§ **Task prompt**: Your copy of the entries below should hold exactly the lines from the one containing "Budżet planujemy ostrożnie" to the one containing "Stan je najbolje urediti t", inclusive, and no pictures.
+ + + + + + +
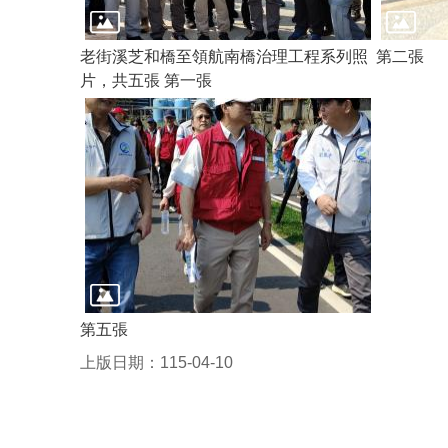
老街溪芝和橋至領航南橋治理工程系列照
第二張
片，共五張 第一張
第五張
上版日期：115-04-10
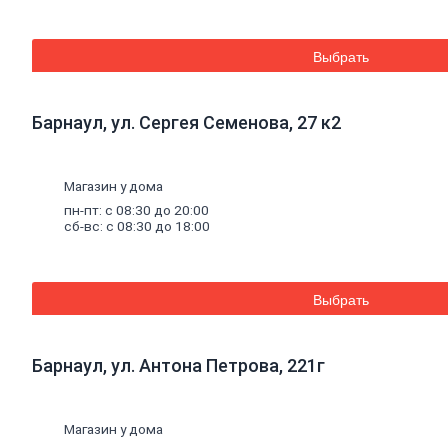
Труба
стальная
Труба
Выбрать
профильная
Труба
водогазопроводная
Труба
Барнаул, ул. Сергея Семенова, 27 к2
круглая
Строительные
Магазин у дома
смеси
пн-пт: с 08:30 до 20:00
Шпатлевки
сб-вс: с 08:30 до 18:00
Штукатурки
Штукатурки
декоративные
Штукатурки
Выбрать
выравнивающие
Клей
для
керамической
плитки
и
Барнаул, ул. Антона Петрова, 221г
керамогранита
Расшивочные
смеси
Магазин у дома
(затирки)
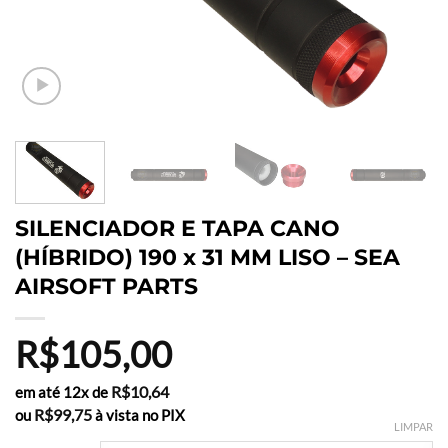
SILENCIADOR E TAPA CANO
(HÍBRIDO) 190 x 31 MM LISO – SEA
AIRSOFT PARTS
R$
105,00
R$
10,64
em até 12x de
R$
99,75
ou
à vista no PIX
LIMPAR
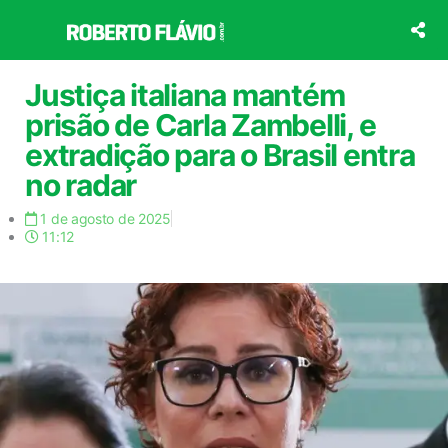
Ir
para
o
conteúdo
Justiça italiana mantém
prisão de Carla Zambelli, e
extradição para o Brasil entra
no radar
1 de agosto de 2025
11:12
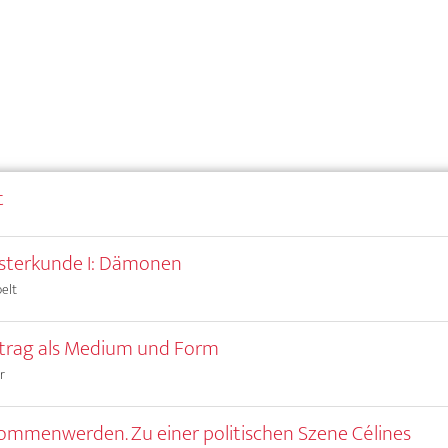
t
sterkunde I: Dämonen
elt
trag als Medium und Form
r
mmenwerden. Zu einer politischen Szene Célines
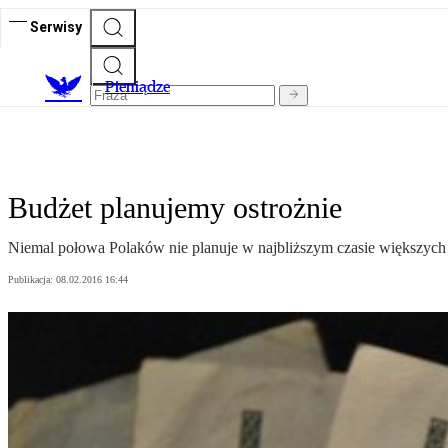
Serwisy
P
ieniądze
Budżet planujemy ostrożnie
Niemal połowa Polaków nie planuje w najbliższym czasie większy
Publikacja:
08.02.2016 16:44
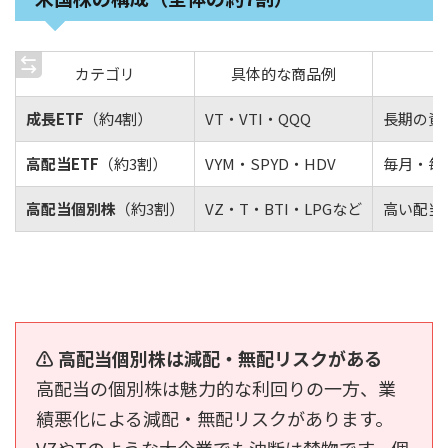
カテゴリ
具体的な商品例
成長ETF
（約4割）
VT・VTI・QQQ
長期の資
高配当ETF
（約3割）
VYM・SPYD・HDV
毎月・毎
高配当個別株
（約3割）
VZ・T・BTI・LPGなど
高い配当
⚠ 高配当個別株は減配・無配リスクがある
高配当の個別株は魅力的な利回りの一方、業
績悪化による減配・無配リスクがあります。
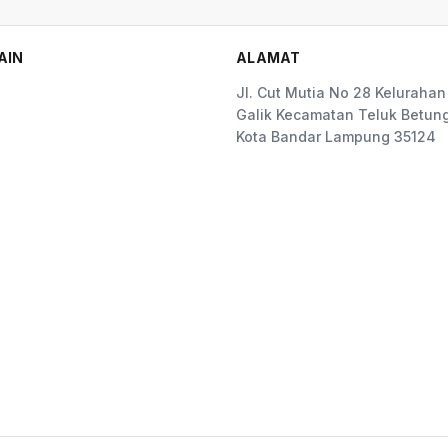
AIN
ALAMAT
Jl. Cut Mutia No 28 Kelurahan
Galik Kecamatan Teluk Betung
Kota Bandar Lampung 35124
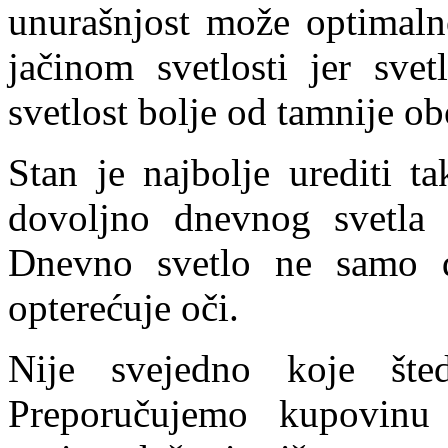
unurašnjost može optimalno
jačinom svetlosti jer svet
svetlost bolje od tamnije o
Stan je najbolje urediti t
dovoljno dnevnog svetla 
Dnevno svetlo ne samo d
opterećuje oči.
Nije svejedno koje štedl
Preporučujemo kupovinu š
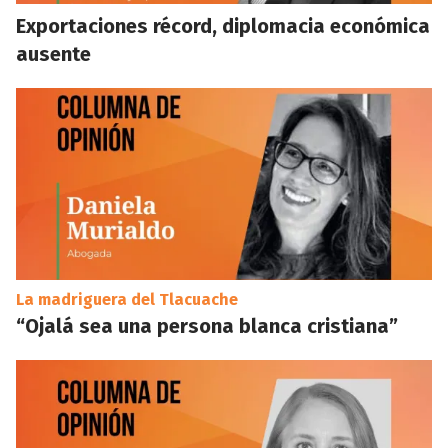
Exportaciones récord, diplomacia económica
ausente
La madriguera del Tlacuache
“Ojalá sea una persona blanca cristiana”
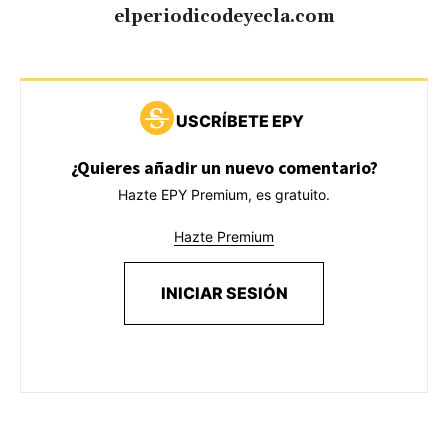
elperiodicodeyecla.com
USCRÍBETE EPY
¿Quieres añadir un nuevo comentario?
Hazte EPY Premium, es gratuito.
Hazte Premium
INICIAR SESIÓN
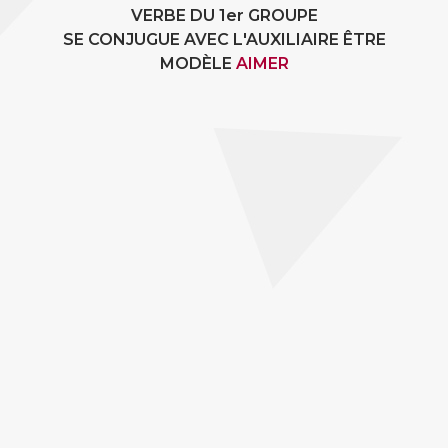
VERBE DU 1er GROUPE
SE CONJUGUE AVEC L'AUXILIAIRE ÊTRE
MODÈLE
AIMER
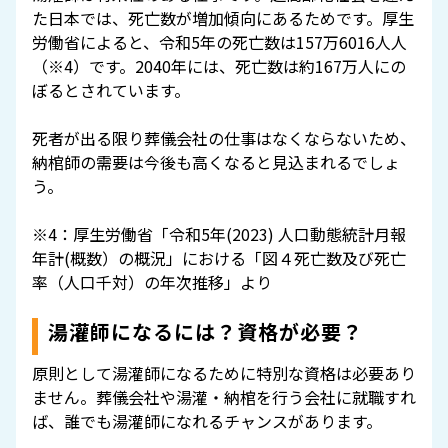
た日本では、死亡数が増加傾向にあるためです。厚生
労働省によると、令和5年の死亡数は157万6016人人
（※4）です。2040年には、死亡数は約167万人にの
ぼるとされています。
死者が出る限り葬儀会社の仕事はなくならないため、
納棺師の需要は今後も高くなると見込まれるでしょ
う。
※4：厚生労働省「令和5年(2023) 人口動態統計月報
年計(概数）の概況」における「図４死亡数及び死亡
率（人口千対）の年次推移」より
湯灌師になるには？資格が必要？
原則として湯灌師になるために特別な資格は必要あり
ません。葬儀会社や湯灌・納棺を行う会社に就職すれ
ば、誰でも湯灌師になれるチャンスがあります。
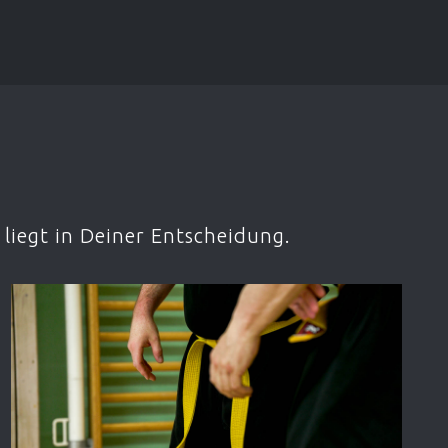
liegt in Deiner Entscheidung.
+ + + + + + +
§ **Result for this task**:
Budżet planujemy ostrożnie
Niemal połowa Polaków nie planuje w najbliższym czasie większy
Publikacja:
08.02.2016 16:44
カテゴリ
具体的な商品例
成長ETF
（約4割）
VT・VTI・QQQ
長期の資
高配当ETF
（約3割）
VYM・SPYD・HDV
毎月・毎
高配当個別株
（約3割）
VZ・T・BTI・LPGなど
高い配当
⚠ 高配当個別株は減配・無配リスクがある
高配当の個別株は魅力的な利回りの一方、業
績悪化による減配・無配リスクがあります。
AIN
ALAMAT
Jl. Cut Mutia No 28 Kelurahan
Galik Kecamatan Teluk Betung
Kota Bandar Lampung 35124
unurašnjost može optimalno
jačinom svetlosti jer svet
svetlost bolje od tamnije o
Stan je najbolje urediti t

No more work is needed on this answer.